Similarly, the 3.sup.rd sequential level comprises information,
encoded by the encoder 210, pertaining to additional frames
pertaining to the next lower time-compression factor "6." In an
embodiment, the encoder 210 may encode the information in the
3.sup.rd sequential level based on the encoded information in the
2.sup.nd sequential level. In an embodiment, the additional frames
(in the 3.sup.rd sequential level) may correspond to frames that
are present in the set of frames pertaining to the next lower
time-compression factor "6" but absent in the combination of the
set of frames pertaining to the time-compression factors, such as
"10" and "8." Similarly, the encoder 210 may encode information for
each of the remaining one or more sequential levels.
[0087] In an embodiment, the encoded information may comprise the
set of frames and the corresponding time-mapped audio content of
the multimedia content in a coded format. In an embodiment, the
processor 202 may be configured to store the one or more sequential
levels of the multimedia content in the database server 106 and/or
the memory 204.
[0088] At step 312, a set of sequential levels is selected from one
or more sequential levels of the multimedia content associated with
time-compression factor in the received user request. In an
embodiment, the processor 202 may be configured to select the set
of sequential levels from one or more sequential levels of the
multimedia content associated with time-compression factor in the
received user request.
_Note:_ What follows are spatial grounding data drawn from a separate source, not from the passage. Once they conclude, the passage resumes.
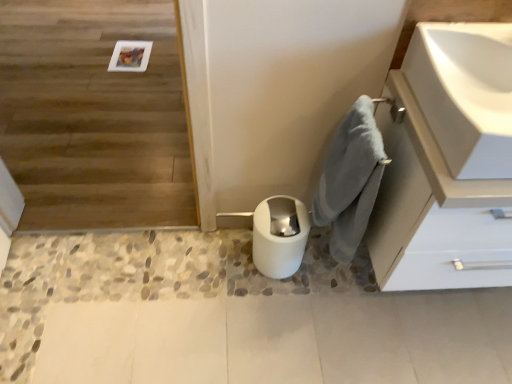 The width and height of the screenshot is (512, 384). What are the coordinates of `wooden floor at upper left` in the screenshot? It's located at (93, 116).

Image resolution: width=512 pixels, height=384 pixels. What do you see at coordinates (350, 180) in the screenshot?
I see `gray fluffy bath towel at lower right` at bounding box center [350, 180].

Measure the distance between white matte cabinet at upper right and camera.

The depth of white matte cabinet at upper right is 34.67 inches.

Find the location of a particular element. This screenshot has height=384, width=512. white glossy sink at upper right is located at coordinates (465, 93).

Consider the image. Are wooden floor at upper left and white glossy toilet bowl at lower center making contact?

No, wooden floor at upper left is not beside white glossy toilet bowl at lower center.

Who is bigger, wooden floor at upper left or white glossy toilet bowl at lower center?

wooden floor at upper left.

From a real-world perspective, is wooden floor at upper left physically located above or below white glossy toilet bowl at lower center?

In terms of real-world spatial position, wooden floor at upper left is above white glossy toilet bowl at lower center.

From the image's perspective, which is below, gray fluffy bath towel at lower right or white glossy sink at upper right?

From the image's view, gray fluffy bath towel at lower right is below.

Between gray fluffy bath towel at lower right and white glossy sink at upper right, which one has smaller size?

white glossy sink at upper right is smaller.

Based on the photo, which object is more forward, gray fluffy bath towel at lower right or white glossy sink at upper right?

white glossy sink at upper right is closer to the camera.

Is gray fluffy bath towel at lower right to the left of white glossy sink at upper right from the viewer's perspective?

Yes, gray fluffy bath towel at lower right is to the left of white glossy sink at upper right.

At what (x,y) coordinates should I click in order to perform the action: click on bath towel lying in front of the white glossy toilet bowl at lower center. Please return your answer as a coordinate pair (x, y). The image size is (512, 384). Looking at the image, I should click on (350, 180).

Could you tell me if white glossy toilet bowl at lower center is turned towards gray fluffy bath towel at lower right?

No, white glossy toilet bowl at lower center is not turned towards gray fluffy bath towel at lower right.

In the scene shown: Is white glossy toilet bowl at lower center positioned in front of gray fluffy bath towel at lower right?

No, white glossy toilet bowl at lower center is behind gray fluffy bath towel at lower right.

In the scene shown: Is gray fluffy bath towel at lower right completely or partially inside white glossy toilet bowl at lower center?

That's incorrect, gray fluffy bath towel at lower right is not inside white glossy toilet bowl at lower center.

From a real-world perspective, is white glossy sink at upper right on top of white glossy toilet bowl at lower center?

Yes, from a real-world perspective, white glossy sink at upper right is on top of white glossy toilet bowl at lower center.

Identify the location of sink above the white glossy toilet bowl at lower center (from the image's perspective). (465, 93).

Between white glossy sink at upper right and white glossy toilet bowl at lower center, which one is positioned behind?

white glossy toilet bowl at lower center is behind.

Looking at this image, from the image's perspective, does white matte cabinet at upper right appear lower than white glossy toilet bowl at lower center?

No, from the image's perspective, white matte cabinet at upper right is not beneath white glossy toilet bowl at lower center.

Does white matte cabinet at upper right touch white glossy toilet bowl at lower center?

white matte cabinet at upper right and white glossy toilet bowl at lower center are not in contact.

Considering the relative sizes of white matte cabinet at upper right and white glossy toilet bowl at lower center in the image provided, is white matte cabinet at upper right thinner than white glossy toilet bowl at lower center?

Incorrect, the width of white matte cabinet at upper right is not less than that of white glossy toilet bowl at lower center.

In the scene shown: Is wooden floor at upper left positioned behind white glossy sink at upper right?

Yes, it is.

Is white glossy sink at upper right a part of wooden floor at upper left?

Definitely not — white glossy sink at upper right is not inside wooden floor at upper left.

Can you tell me how much wooden floor at upper left and white glossy sink at upper right differ in facing direction?

The facing directions of wooden floor at upper left and white glossy sink at upper right are 0.432 degrees apart.

Is point (94, 137) less distant than point (452, 140)?

No, it is behind (452, 140).

From the picture: Is white matte cabinet at upper right with gray fluffy bath towel at lower right?

No, white matte cabinet at upper right is not beside gray fluffy bath towel at lower right.

Is white matte cabinet at upper right aimed at gray fluffy bath towel at lower right?

No, white matte cabinet at upper right is not aimed at gray fluffy bath towel at lower right.

Between white matte cabinet at upper right and gray fluffy bath towel at lower right, which one appears on the right side from the viewer's perspective?

Positioned to the right is white matte cabinet at upper right.

At what (x,y) coordinates should I click in order to perform the action: click on stairwell above the white glossy toilet bowl at lower center (from the image's perspective). Please return your answer as a coordinate pair (x, y). The width and height of the screenshot is (512, 384). Looking at the image, I should click on (93, 116).

Locate an element on the screen. Image resolution: width=512 pixels, height=384 pixels. bath towel below the white glossy sink at upper right (from a real-world perspective) is located at coordinates (350, 180).

Based on their spatial positions, is white matte cabinet at upper right or wooden floor at upper left further from gray fluffy bath towel at lower right?

Based on the image, wooden floor at upper left appears to be further to gray fluffy bath towel at lower right.

Considering their positions, is white matte cabinet at upper right positioned closer to white glossy toilet bowl at lower center than wooden floor at upper left?

Based on the image, white matte cabinet at upper right appears to be nearer to white glossy toilet bowl at lower center.

Which object lies further to the anchor point white glossy toilet bowl at lower center, gray fluffy bath towel at lower right or white matte cabinet at upper right?

Based on the image, white matte cabinet at upper right appears to be further to white glossy toilet bowl at lower center.

Estimate the real-world distances between objects in this image. Which object is further from white matte cabinet at upper right, white glossy sink at upper right or gray fluffy bath towel at lower right?

The object further to white matte cabinet at upper right is white glossy sink at upper right.

Estimate the real-world distances between objects in this image. Which object is closer to wooden floor at upper left, white glossy toilet bowl at lower center or white glossy sink at upper right?

white glossy toilet bowl at lower center is closer to wooden floor at upper left.

From the image, which object appears to be nearer to white glossy toilet bowl at lower center, white glossy sink at upper right or wooden floor at upper left?

white glossy sink at upper right is closer to white glossy toilet bowl at lower center.

Which object lies nearer to the anchor point wooden floor at upper left, white matte cabinet at upper right or gray fluffy bath towel at lower right?

gray fluffy bath towel at lower right.

From the image, which object appears to be farther from white matte cabinet at upper right, wooden floor at upper left or white glossy sink at upper right?

wooden floor at upper left is positioned further to the anchor white matte cabinet at upper right.

You are a GUI agent. You are given a task and a screenshot of the screen. Output one action in this format:
    pyautogui.click(x=<x>, y=<y>)
    Task: Click on the toilet bowl situated between wooden floor at upper left and gray fluffy bath towel at lower right from left to right
    
    Given the screenshot: What is the action you would take?
    pyautogui.click(x=279, y=236)

You are a GUI agent. You are given a task and a screenshot of the screen. Output one action in this format:
    pyautogui.click(x=<x>, y=<y>)
    Task: Click on the sink between white glossy toilet bowl at lower center and white matte cabinet at upper right in the horizontal direction
    
    Given the screenshot: What is the action you would take?
    pyautogui.click(x=465, y=93)

Where is `bath towel between wooden floor at upper left and white matte cabinet at upper right in the horizontal direction`? The height and width of the screenshot is (384, 512). bath towel between wooden floor at upper left and white matte cabinet at upper right in the horizontal direction is located at coordinates (350, 180).

The image size is (512, 384). I want to click on bath towel located between wooden floor at upper left and white glossy sink at upper right in the left-right direction, so click(350, 180).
For example, when the user request comprises
a time-compression factor "10" (i.e., the highest time-compression
factor), the processor 202 may select the 1.sup.st sequential level
(i.e., the set of sequential levels) associated with the
time-compression factor "10" (i.e., the highest time-compression
factor). When the user request comprises another time-compression
factor "6," the processor 202 may select the 3.sup.rd sequential
level and all sequential levels (i.e., the 1.sup.st sequential
level and the 2.sup.nd sequential level) below the 3.sup.rd
sequential level to constitute the set of sequential levels.
[0089] A person having ordinary skill in the art will understand
that the abovementioned example is for illustrative purpose and
should not be construed to limit the scope of the disclosure.
[0090] At step 314, the time-compressed multimedia content
associated with determined metadata is transmitted to the
user-computing device 102. In an embodiment, the processor 202 may
be configured to transmit the multimedia content associated with
the determined metadata to the user-computing device 102. Further,
the transmitted multimedia content comprises the selected set of
sequential levels.
[0091] At step 316, the transmitted multimedia content is rendered
on the user-computing device 102 as the time-compressed multimedia
content. In an embodiment, the processor 202, in conjunction with
the transceiver 206, may be configured to render the transmitted
multimedia content on the user-computing device 102 as the
time-compressed multimedia content.
[0092] In an embodiment, when the transmitted multimedia content
corresponds to the combination of the multimedia content and the
determined metadata, the multimedia content is rendered on the
user-computing device 102 by utilizing the metadata-driven player
in conjunction with the one or more media player applications
installed in the user-computing device 102. In an embodiment, the
metadata-driven player may be configured to read the metadata
associated with the transmitted multimedia content. Further, the
metadata-driven player may be configured to drop the frames with
the binary value "0" and retain the frames with the binary value
"1." The metadata-driven player may be further configured to clip
the audio content of the multimedia content that is associated with
the dropped frames. Thereafter, the one or more media player
applications may be configured to render the retained frames and
the clipped audio content, in sync, on the user-computing device
102. The synchronized combination of the retained frames and the
clipped audio content corresponds to the time-compressed multimedia
content.
[0093] In an alternate embodiment, when the transmitted multimedia
content corresponds to the selected set of sequential levels, the
encoded information in the set of sequential levels is decoded by
the one or more media player application installed in the
user-computing device 102. Thereafter, the decoded information
(i.e., the time-compressed multimedia content) is rendered on the
user-computing device 102. Control passes to end step 318.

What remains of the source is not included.